■ WORK TO BE COMPLETED:
Would you please transcribe exactly the lines from the one containing "Доставляем во все" through the end of the material below, and only those?

■ EXERCISE MATERIAL:
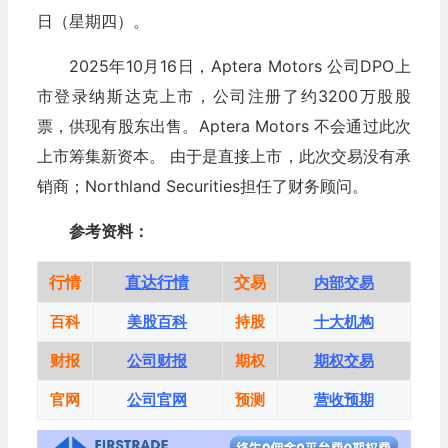
日（星期四）。
2025年10月16日，Aptera Motors 公司DPO上
市登录纳斯达克上市，公司注册了约3200万股股
票，供现有股东出售。Aptera Motors 不会通过此次
上市筹集新资本。 由于是直接上市，此次交易没有承
销商；Northland Securities担任了财务顾问。
参考资料：
行情
直达行情
交易
内部交易
百科
美股百科
持股
十大机构
财报
公司财报
期权
期权交易
官网
公司官网
预测
营收预期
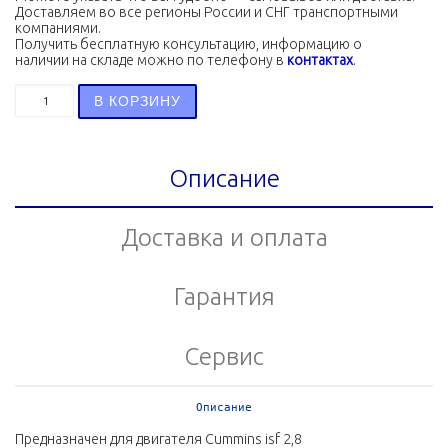
Доставляем во все регионы России и СНГ транспортными
компаниями.
Получить бесплатную консультацию, информацию о
наличии на складе можно по телефону в
контактах
.
Количество товара Патрубок водяной перекачивающий 
В КОРЗИНУ
Описание
Доставка и оплата
Гарантия
Сервис
Описание
Предназначен для двигателя Cummins isf 2,8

■ FINISHED EXERCISE:
Доставляем во все регионы России и СНГ транспортными
компаниями.
Получить бесплатную консультацию, информацию о
наличии на складе можно по телефону в
контактах
.
Количество товара Патрубок водяной перекачивающий 
В КОРЗИНУ
Описание
Доставка и оплата
Гарантия
Сервис
Описание
Предназначен для двигателя Cummins isf 2,8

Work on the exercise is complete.